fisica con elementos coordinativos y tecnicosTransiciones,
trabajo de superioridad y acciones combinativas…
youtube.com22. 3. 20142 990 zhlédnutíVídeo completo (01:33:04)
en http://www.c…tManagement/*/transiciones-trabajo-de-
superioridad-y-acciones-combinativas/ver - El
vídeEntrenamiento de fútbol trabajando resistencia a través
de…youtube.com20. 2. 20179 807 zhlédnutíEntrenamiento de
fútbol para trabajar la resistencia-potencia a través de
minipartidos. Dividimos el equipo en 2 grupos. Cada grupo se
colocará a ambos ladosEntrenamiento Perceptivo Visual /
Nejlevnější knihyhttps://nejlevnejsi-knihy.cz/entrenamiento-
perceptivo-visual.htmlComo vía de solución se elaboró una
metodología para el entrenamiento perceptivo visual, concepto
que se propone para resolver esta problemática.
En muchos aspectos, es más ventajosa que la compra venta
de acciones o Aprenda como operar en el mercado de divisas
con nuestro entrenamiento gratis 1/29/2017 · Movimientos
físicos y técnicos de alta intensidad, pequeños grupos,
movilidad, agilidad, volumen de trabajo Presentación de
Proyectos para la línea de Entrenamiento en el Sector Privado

▶ TASK PROMPT
Scan the material for lines with the word "acciones". Reply with how many there are, number only.

▶ SOLUTION
3